Return, word for word, only the lines from the one containing "Catalogo Ricerca" through the last line of the entries.

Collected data
BEGIN

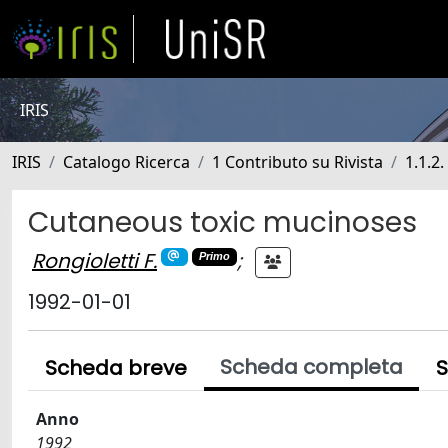
IRIS
IRIS
Catalogo Ricerca
1 Contributo su Rivista
1.1.2.
Cutaneous toxic mucinoses
Rongioletti F.
;
Primo
1992-01-01
Scheda completa
Scheda breve
S
Anno
1992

END

EXPECTED ANSWER:
Catalogo Ricerca
1 Contributo su Rivista
1.1.2.
Cutaneous toxic mucinoses
Rongioletti F.
;
Primo
1992-01-01
Scheda completa
Scheda breve
S
Anno
1992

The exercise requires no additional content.